Aunque el brillo se les apagó bien pronto. En cuanto subió a la tribuna Albert Rivera. El líder de Ciudadanos se detuvo poco tiempo en hablar de su pacto con Pedro Sánchez y en glosar las bondades del consenso de la Transición. Su objetivo era demoler el liderazgo de Mariano Rajoy y situar al PP ante el espejo. Rivera hizo un llamamiento a los dirigentes del PP, en sus propias caras, para que se rebelen contra su líder, a quien definió como un político atacado por la «pereza» y sin fuerzas para limpiar ni regenerar su casa ni su país. El líder de Ciudadanos se refirió a la corrupción del PP con mucha dureza aludiendo a las «tramas criminales» y a los «lingotes de oro». El discurso de Rivera resonó en los oídos de los diputados del PP como una impertinencia rayana con la grosería. Pero a la mayoría de ellos los dejó mudos en el escaño. El presidente en funciones pidió la palabra, pero su respuesta a Rivera no alcanzó ni de lejos la intensidad dramática del aldabonazo del líder de Ciudadanos. Rafael Hernando quiso vengar el honor herido del PP, pero el presidente del Congreso no le dio la palabra. Horas después del lance, los parlamentarios del PP aún no se habían recuperado del trance.

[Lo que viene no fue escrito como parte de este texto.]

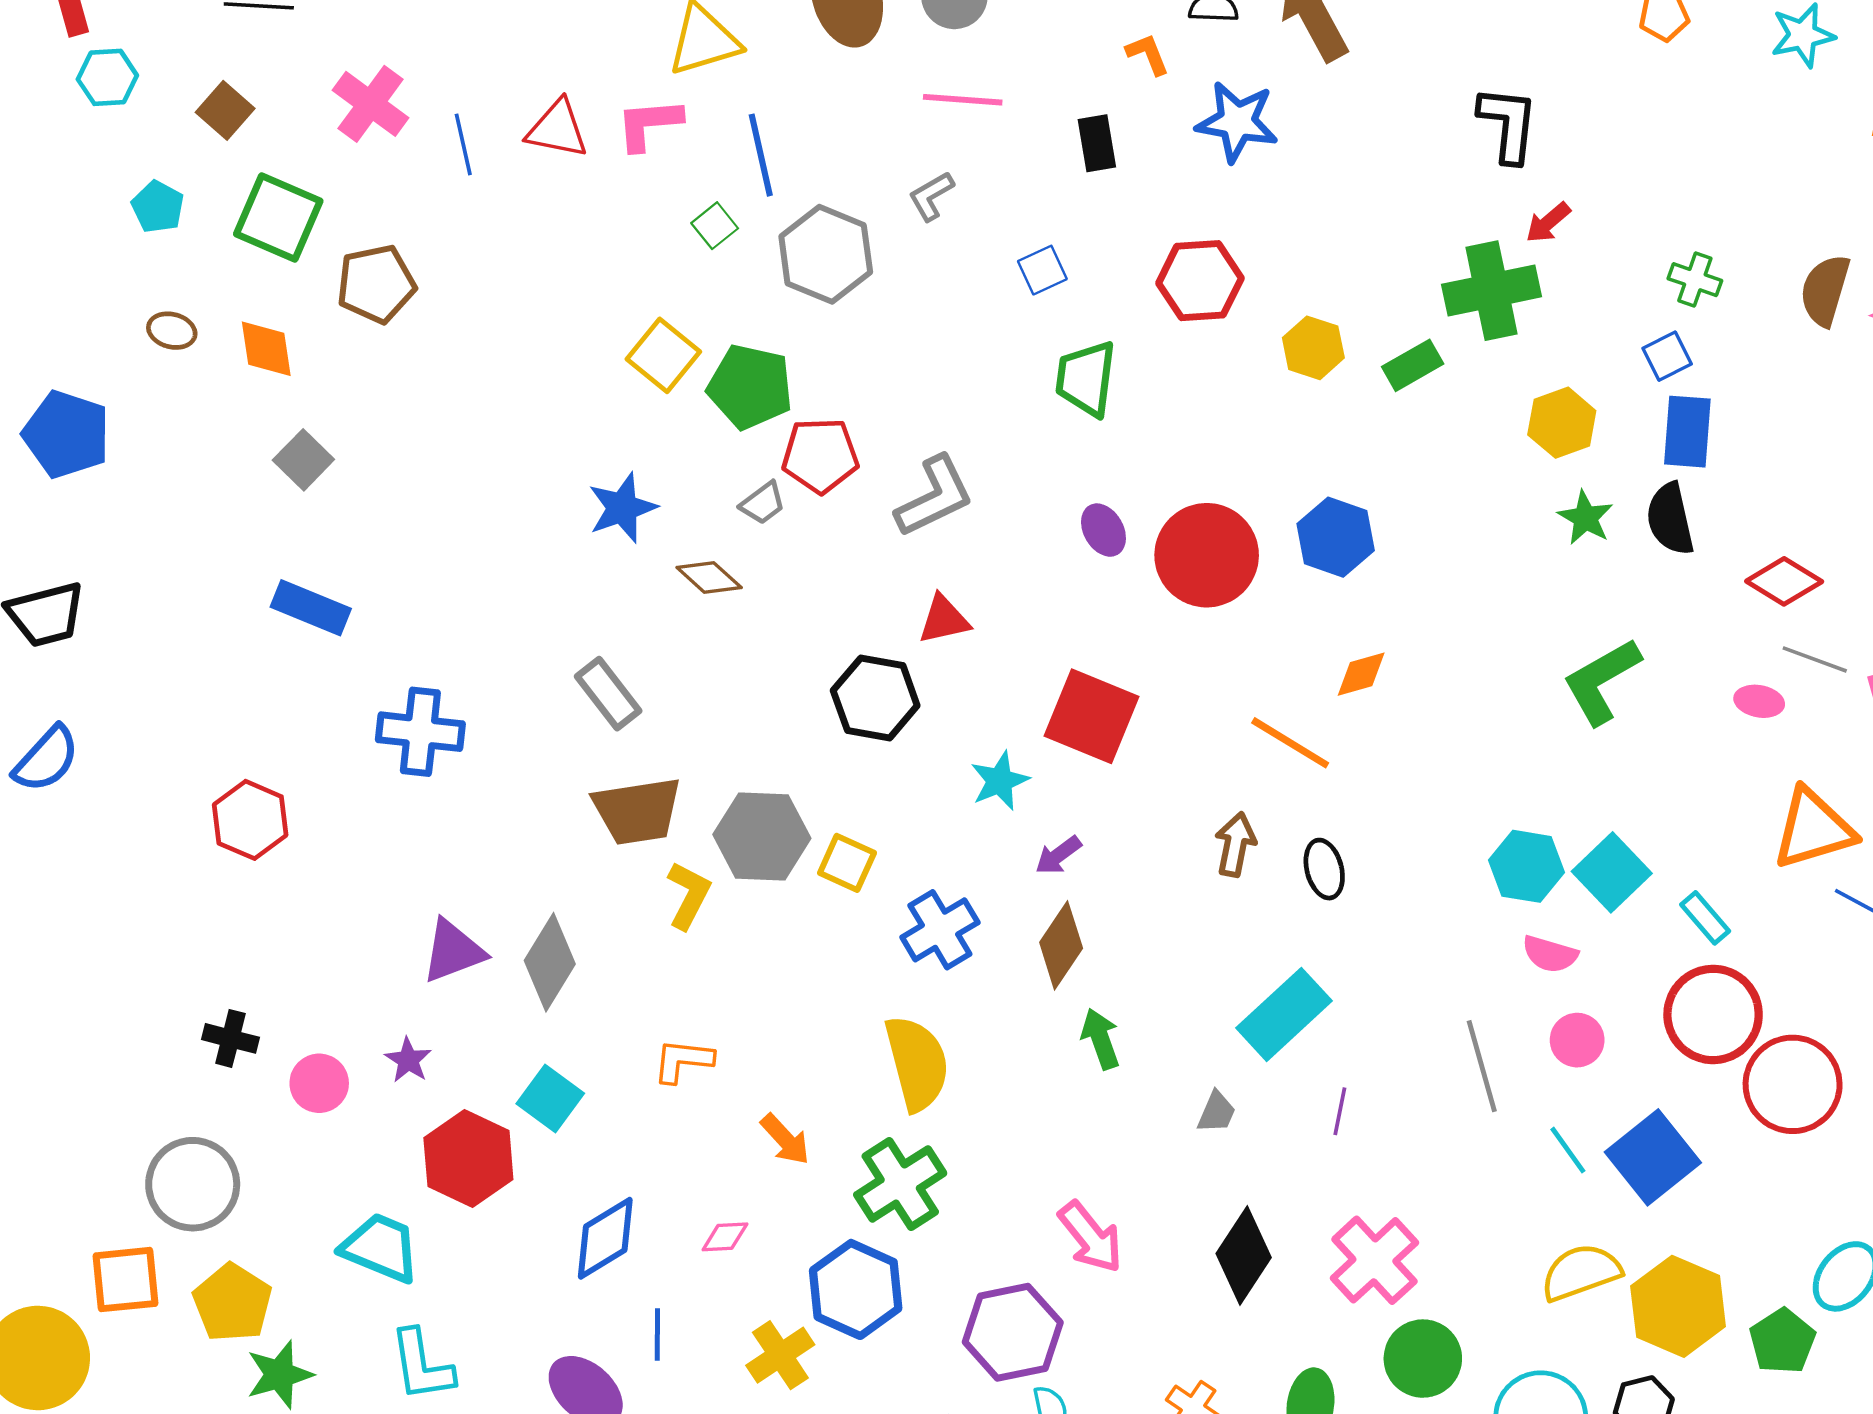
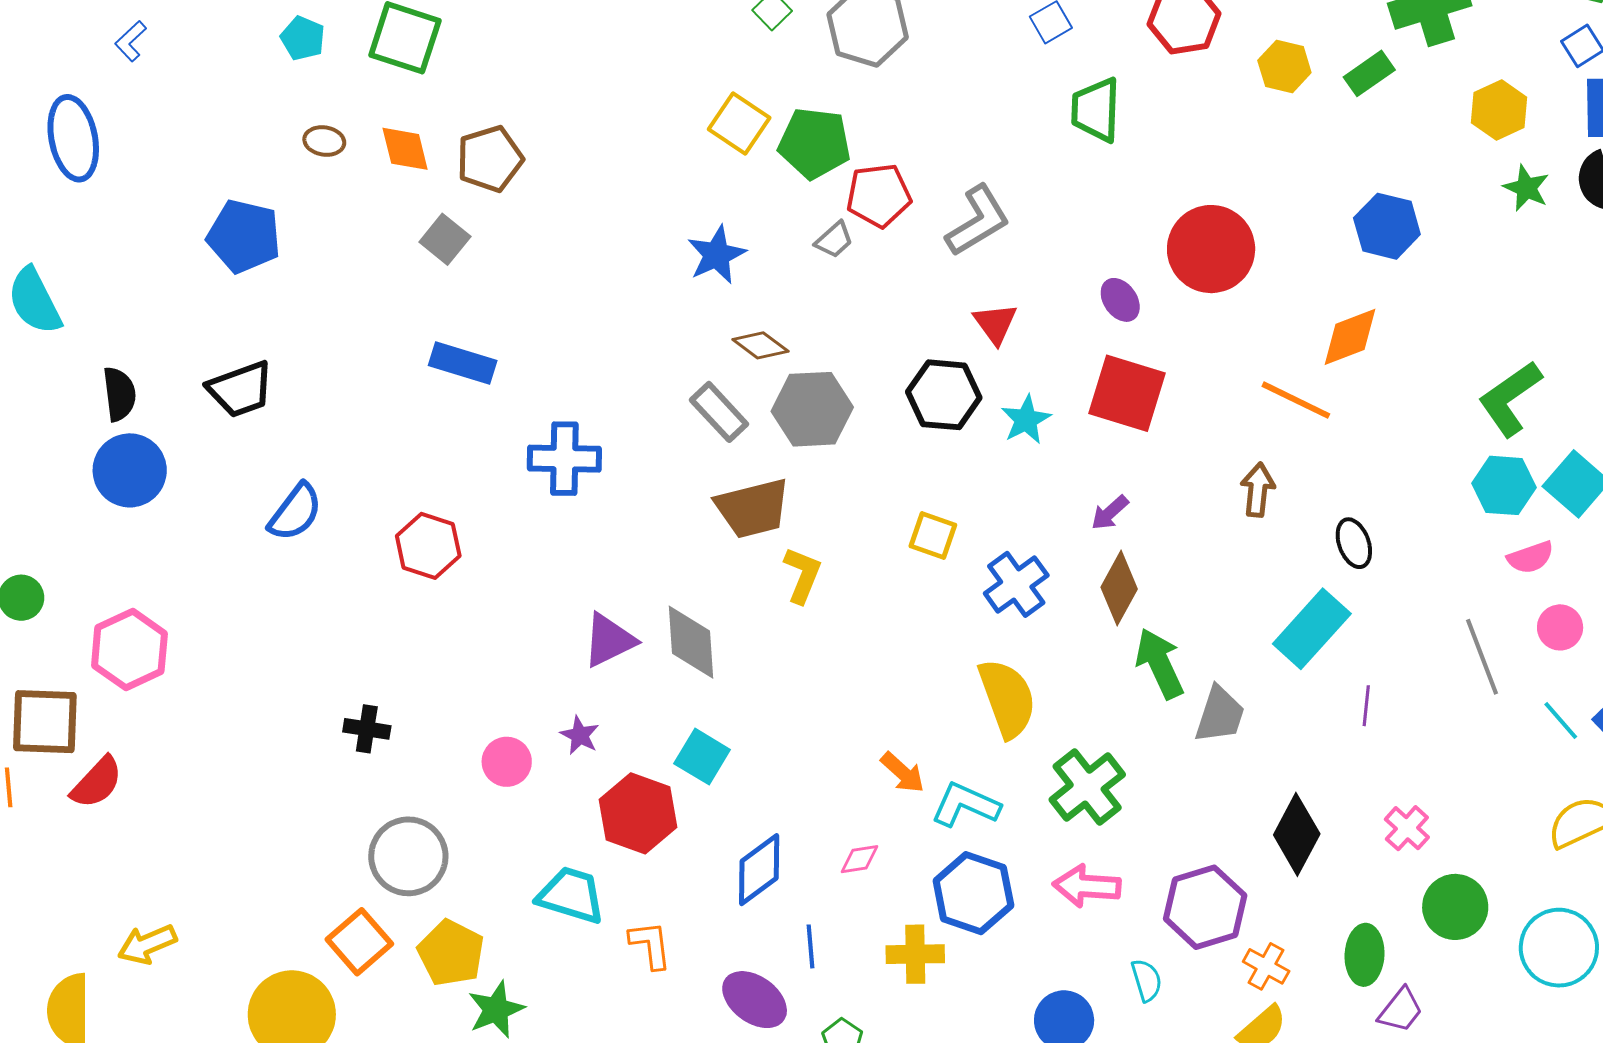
brown pentagon: (376, 284) -> (490, 159), moved
purple ellipse: (1103, 530) -> (1120, 300), moved
blue hexagon: (1336, 537) -> (1387, 226), moved
brown diamond: (709, 578) -> (760, 345), moved
red triangle: (944, 620) -> (995, 324), turned -48
orange diamond: (1361, 674) -> (1350, 337), size x1.4
green L-shape: (1602, 681) -> (1510, 399), moved
blue semicircle: (46, 759) -> (295, 512), moved
cyan star: (1000, 781) -> (1026, 420), moved
gray hexagon: (762, 836) -> (812, 409), moved
black ellipse: (1324, 869) -> (1354, 543), moved
pink semicircle: (1550, 954) -> (1530, 557), turned -30
gray diamond: (550, 962) -> (691, 642), turned -30
black cross: (230, 1038) -> (367, 729), moved
green arrow: (1100, 1039) -> (1160, 663), size x1.4
orange L-shape: (683, 1061) -> (650, 945), moved, turned 82
gray trapezoid: (1217, 1112) -> (1220, 715), moved, size x1.6
green cross: (900, 1184) -> (1087, 787), moved
pink arrow: (1091, 1237) -> (1087, 886), moved, turned 138
pink cross: (1374, 1260) -> (1407, 828), size x0.6
orange square: (126, 1280) -> (359, 942), turned -30
purple hexagon: (1013, 1332) -> (1205, 907), moved
yellow cross: (780, 1355) -> (915, 954), turned 38
cyan L-shape: (422, 1365) -> (966, 805), moved, turned 128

Una de las expresiones más comunes de la crónica política de este momento de gran confusión es la de «tender puentes». Las cuatro horas más apasionadas del debate de investidura de Pedro Sánchez evidenciaron que no hay puentes que valgan entre las fuerzas políticas que han de ponerse de acuerdo para que haya un Gobierno en los dos próximos meses. Ayer en el Congreso no se representó ninguna obra de teatro de ficción. Cada uno de los líderes sacó lo que lleva dentro. Y hasta los leones se dieron cuenta de que el ambiente de esta Cámara no es el del acuerdo, sino el del combate electoral.